Well, I haven't read the article. But limiting my comment to Calvinists as a general group,as Spurgeon once noted, being proud about grace is a real possibility. I think we can get that way when our conception of total depravity doesn't focus on the willing bondage of the will in self-righteousness, and smuggles in more than 'moral inability'; limits Christ's willingness and provision to save 'whosoever will'; makes grace something subjective before something full,free and objective,thus leaving people looking for evidence for something imparted that separates from others on the basis of superior performance; has too low a view of regeneration that leaves believers depraved by nature as new creations; thinks God views believers as wicked sinners by identity, and not righteous saints; and leaves us under law for sanctification.

Dr. Paul W. Foltz said...

You have hit the center of the target. well said.

Dr. Paul W. Foltz

MarieP said...


I totally agree with you! I had the same reaction when I read that sentence...

And thanks once again for the Quick and Dirty Calvinism post! I need that smack upside the head every once in a while :-)

My thoughts are pretty much summed up by the words of a hymn we sung last evening:

O God of truth, whose living Word
Upholds whate'er hath breath,
Look down on thy creation, Lord,
Enslaved by sin and death,

Set up thy standard, Lord, that we
Who claim a heav'nly birth,
May march with thee to smite the lies
That vex thy groaning earth.

Ah! would we join that blest array,
And follow in the might
Of him, the Faithful and the True,
In raiment clean and white!

Then, God of truth for whom we long,
Thou who wilt hear our pray'r,
Do thine own battle in our hearts,
And slay the falsehood there.

Andrew N. said...

Phil, I agree with you. I felt the stinging rebuke of that statement when I read it. As you pointed out, there are many ideas in that statement that are open to debate, yet the rebuke remains.

If we think we know our own depravity absolutely we show just how little of it we truly do understand. A true understanding of it (coupled with a true understanding of God’s Holiness and Love) should indeed make us the most humble of men, but which of us can truly attain that understanding?

Mike Westfall said...

> the doctrine of total human
> depravity has always had a funny
> way of emboldening, rather than
> humbling, its adherents.

I wonder what the doctrine of secular news reporting has done for its adherents?

Phil Johnson said...


Good point. Boldness isn't necessarily arrogant.
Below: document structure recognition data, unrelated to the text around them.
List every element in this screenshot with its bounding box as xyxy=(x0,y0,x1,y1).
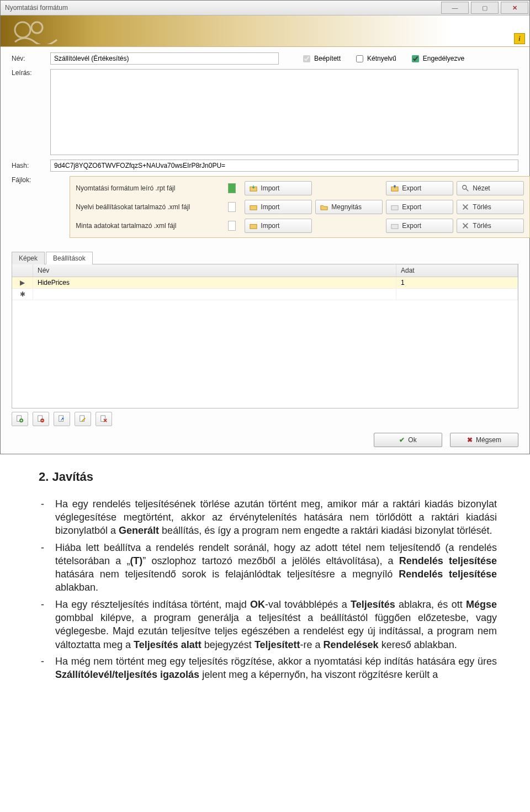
export-button[interactable]: Export xyxy=(386,219,453,233)
import-button[interactable]: Import xyxy=(245,181,312,195)
minimize-button[interactable]: — xyxy=(441,2,469,14)
desc-label: Leírás: xyxy=(12,69,50,77)
hash-input[interactable] xyxy=(50,160,518,172)
form-area: Név: Beépített Kétnyelvű Engedélyezve Le… xyxy=(1,47,529,246)
file-row-sample-xml: Minta adatokat tartalmazó .xml fájl Impo… xyxy=(76,219,524,233)
banner: i xyxy=(1,15,529,47)
folder-in-icon xyxy=(250,222,257,230)
svg-rect-10 xyxy=(250,224,257,229)
col-data: Adat xyxy=(396,264,518,277)
svg-rect-7 xyxy=(391,205,398,210)
row-marker-icon: ▶ xyxy=(12,277,33,288)
check-icon: ✔ xyxy=(399,436,405,444)
settings-tab-content: Név Adat ▶ HidePrices 1 ✱ xyxy=(12,264,518,408)
tab-images[interactable]: Képek xyxy=(12,252,45,264)
cell-name[interactable]: HidePrices xyxy=(33,277,396,288)
doc-plus-icon xyxy=(16,415,24,423)
add-row-button[interactable] xyxy=(12,412,28,426)
titlebar: Nyomtatási formátum — ▢ ✕ xyxy=(1,1,529,15)
document-text: 2. Javítás Ha egy rendelés teljesítéséne… xyxy=(0,454,530,696)
file-desc: Minta adatokat tartalmazó .xml fájl xyxy=(76,222,225,230)
dialog-buttons: ✔ Ok ✖ Mégsem xyxy=(1,431,529,454)
close-button[interactable]: ✕ xyxy=(501,2,528,14)
folder-in-icon xyxy=(250,184,257,192)
files-frame: Nyomtatási formátum leíró .rpt fájl Impo… xyxy=(70,176,530,238)
x-icon: ✖ xyxy=(467,436,473,444)
file-row-lang-xml: Nyelvi beállításokat tartalmazó .xml fáj… xyxy=(76,200,524,214)
doc-bullet: Ha egy rendelés teljesítésének törlése a… xyxy=(55,497,497,538)
grid-header: Név Adat xyxy=(12,264,518,277)
file-indicator-empty-icon xyxy=(228,202,236,212)
x-icon xyxy=(462,222,469,230)
builtin-label: Beépített xyxy=(314,55,341,62)
magnifier-icon xyxy=(462,184,469,192)
file-desc: Nyomtatási formátum leíró .rpt fájl xyxy=(76,184,225,192)
file-desc: Nyelvi beállításokat tartalmazó .xml fáj… xyxy=(76,203,225,211)
file-indicator-empty-icon xyxy=(228,221,236,231)
import-button[interactable]: Import xyxy=(245,200,312,214)
new-row-marker-icon: ✱ xyxy=(12,289,33,300)
col-name: Név xyxy=(33,264,396,277)
cancel-button[interactable]: ✖ Mégsem xyxy=(450,433,518,447)
delete-button[interactable]: Törlés xyxy=(457,200,524,214)
grid-toolbar xyxy=(12,412,518,426)
bilingual-label: Kétnyelvű xyxy=(367,55,396,62)
svg-point-4 xyxy=(463,185,467,189)
svg-point-0 xyxy=(15,22,30,38)
doc-bullet: Hiába lett beállítva a rendelés rendelt … xyxy=(55,541,497,595)
print-format-window: Nyomtatási formátum — ▢ ✕ i Név: Beépíte… xyxy=(0,0,530,454)
import-button[interactable]: Import xyxy=(245,219,312,233)
doc-x-icon xyxy=(100,415,108,423)
tab-settings[interactable]: Beállítások xyxy=(46,252,93,264)
doc-pencil-icon xyxy=(79,415,87,423)
folder-out-icon xyxy=(391,222,399,230)
export-button[interactable]: Export xyxy=(386,181,453,195)
x-icon xyxy=(462,203,469,211)
open-button[interactable]: Megnyitás xyxy=(315,200,383,214)
tabs: Képek Beállítások xyxy=(12,251,518,264)
svg-point-1 xyxy=(31,22,43,33)
table-row-new[interactable]: ✱ xyxy=(12,289,518,300)
edit-button[interactable] xyxy=(75,412,91,426)
name-label: Név: xyxy=(12,55,50,62)
grid-body: ▶ HidePrices 1 ✱ xyxy=(12,277,518,408)
doc-bullet: Ha egy részteljesítés indítása történt, … xyxy=(55,598,497,651)
name-input[interactable] xyxy=(50,52,279,65)
enabled-checkbox[interactable]: Engedélyezve xyxy=(410,54,464,64)
banner-decoration xyxy=(13,18,62,44)
info-icon[interactable]: i xyxy=(514,33,525,44)
view-button[interactable]: Nézet xyxy=(457,181,524,195)
svg-line-5 xyxy=(466,189,468,191)
delete-all-button[interactable] xyxy=(96,412,112,426)
table-row[interactable]: ▶ HidePrices 1 xyxy=(12,277,518,289)
window-title: Nyomtatási formátum xyxy=(5,4,440,12)
bilingual-checkbox[interactable]: Kétnyelvű xyxy=(354,54,396,64)
hash-label: Hash: xyxy=(12,162,50,169)
folder-out-icon xyxy=(391,184,399,192)
doc-arrow-icon xyxy=(58,415,66,423)
file-row-rpt: Nyomtatási formátum leíró .rpt fájl Impo… xyxy=(76,181,524,195)
desc-textarea[interactable] xyxy=(50,69,518,155)
enabled-label: Engedélyezve xyxy=(423,55,464,62)
doc-minus-icon xyxy=(37,415,45,423)
svg-rect-11 xyxy=(391,224,398,229)
folder-open-icon xyxy=(320,203,328,211)
cell-data[interactable]: 1 xyxy=(396,277,518,288)
maximize-button[interactable]: ▢ xyxy=(471,2,499,14)
export-button[interactable]: Export xyxy=(386,200,453,214)
builtin-checkbox[interactable]: Beépített xyxy=(301,54,341,64)
remove-row-button[interactable] xyxy=(33,412,49,426)
delete-button[interactable]: Törlés xyxy=(457,219,524,233)
file-indicator-full-icon xyxy=(228,183,236,193)
refresh-button[interactable] xyxy=(54,412,70,426)
files-label: Fájlok: xyxy=(12,176,31,184)
svg-rect-6 xyxy=(250,205,257,210)
folder-in-icon xyxy=(250,203,257,211)
ok-button[interactable]: ✔ Ok xyxy=(374,433,442,447)
doc-heading: 2. Javítás xyxy=(39,469,497,485)
folder-out-icon xyxy=(391,203,399,211)
doc-bullet: Ha még nem történt meg egy teljesítés rö… xyxy=(55,655,497,682)
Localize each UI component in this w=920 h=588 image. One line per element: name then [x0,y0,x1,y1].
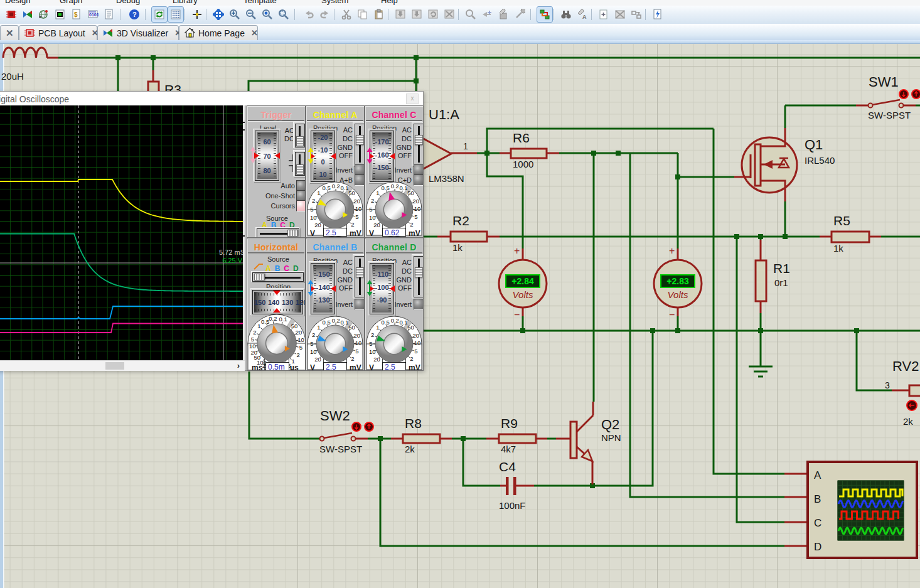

But notice the article's title ("Who Would Jesus Smack Down?"); the remark she quoted about breaking the noses of stubborn subordinates; and the obsession with a shallow and unbiblical notion of machismo ("members say their favorite movie isn’t 'Amazing Grace' or 'The Chronicles of Narnia'--it’s 'Fight Club'").

Surely you don't think all the things that turned the NYT writer off can legitimately be defended as "holy boldness," do you?

Y'all know I have no problem with the judicious use of frozen meat and other instruments of force as physical weapons in certain contexts. I'm no pacifist arguing for "a Richard Simmons, hippie . . . neutered and limp-wristed" approach to faith and apologetics.

But I do think arrogance has sometimes been the besetting sin of certain Calvinists, and those of us who deplore the feminization of Christianity especially need to be on guard against it. There is a true sense in which the writer's point is valid: no one who truly understands total depravity ought to act as if cockiness is a spiritual gift.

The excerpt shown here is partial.